Netzwerkdurchsetzungsgesetz Das Ende der Meinungsfreiheit?

Berlin · Am neuen Netzwerkdurchsetzungsgesetz scheiden sich die Geister.

 Beatrix von Storchs Twitter-Acount wurde vorübergehend gesperrt.

Beatrix von Storchs Twitter-Acount wurde vorübergehend gesperrt.

Foto: dpa/Rolf Vennenbernd

Erst traf es die AfD-Abgeordnete Beatrix von Storch, nun das Satiremagazin „Titanic“: Wegen umstrittener Äußerungen wurden deren Twitter-Accounts vorübergehend gesperrt, einzelne Äußerungen wurden gelöscht. Von Storch hatte im Zusammenhang mit den Kölner Silvesterfeiern von „barbarischen, muslimischen, gruppenvergewaltigenden Männerhorden“ gesprochen, die „Titanic“ hatte eben diesen Tweet durch den Kakao gezogen. Hintergrund ist das umstrittene Netzwerkdurchsetzungsgesetz, das zum Jahreswechsel vollständig in Kraft getreten ist. Kritiker sehen dadurch die Meinungsfreiheit bedroht.
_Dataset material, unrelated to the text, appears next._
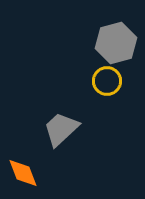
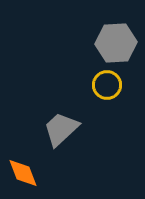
gray hexagon: rotated 12 degrees clockwise
yellow circle: moved 4 px down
Wozu verpflichtet das neue Gesetz die Betreiber?

Sie müssen ein wirksames und transparentes Verfahren für den Umgang mit Beschwerden bereithalten, das für Nutzer leicht erkennbar, unmittelbar erreichbar und jederzeit verfügbar ist. Offensichtlich rechtswidrige Inhalte müssen in der Regel innerhalb von 24 Stunden nach Eingang der Beschwerde entfernt oder gesperrt werden. Ist die Rechtswidrigkeit nicht offensichtlich, gilt im Grundsatz eine Sieben-Tages-Frist. Innerhalb dieser Zeit kann auch dem Urheber der gemeldeten Botschaft Gelegenheit zu einer Stellungnahme gegeben werden. Eine Überschreitung dieser Frist ist möglich, wenn die Betreiber mehr Zeit für die rechtliche Prüfung benötigen.

Was geschieht, wenn die Betreiber Zweifel an der Strafbarkeit haben?

Sind sich die Betreiber nicht sicher, ob sie eine Botschaft tilgen müssen, können sie eine anerkannte Einrichtung der Selbstregulierung zu Rate ziehen. Diese muss gesetzliche Kriterien erfüllen, staatlich zugelassen sein und sich vom Bundesamt für Justiz überwachen lassen.

Welche Bußgelder drohen den sozialen Netzwerken?

Verstöße können mit einer Geldbuße von bis zu fünf Millionen Euro belangt werden. Bei juristischen Personen – also etwa Firmen – können es bis zu 50 Millionen Euro sein.

Welche Kritik gibt es an der Löschung von Inhalten?

Die AfD kritisiert die Neuregelung als „Zensurgesetz“, weil von Storchs Äußerungen von der Meinungsfreiheit gedeckt seien. Dies sehen die anderen Parteien zwar nicht so. Aber die Sorge wegen möglicher Zensur gibt es nicht nur bei der AfD. Der Deutsche Journalisten-Verband kritisiert die Sperrung des Titanic-Accounts als „vorauseilenden Gehorsam, um mögliche Geldstrafen nach dem Gesetz zu verhindern“. Zudem monieren viele Experten, die Entscheidung über die Löschung eines Inhalts dürfe nicht den Unternehmen überlassen werden. Die Anbieter der Plattformen sollten hier nicht „nach eigenem Gutdünken“ agieren dürfen, bemängelt etwa die Piratenpartei. Sie ist überzeugt davon, dass dafür ein Gerichtsbeschluss erforderlich sein sollte.

Wie geht die Justiz mit umstrittenen Aussagen um?

Das Netzwerkdurchsetzungsgesetz ist keine strafrechtliche Bestimmung. Mögliche Strafen gegen die Urheber von Hassbotschaften sind weiterhin Sache der Justiz: So prüft etwa die Kölner Staatsanwaltschaft ein mögliches Verfahren wegen Volksverhetzung gegen von Storch.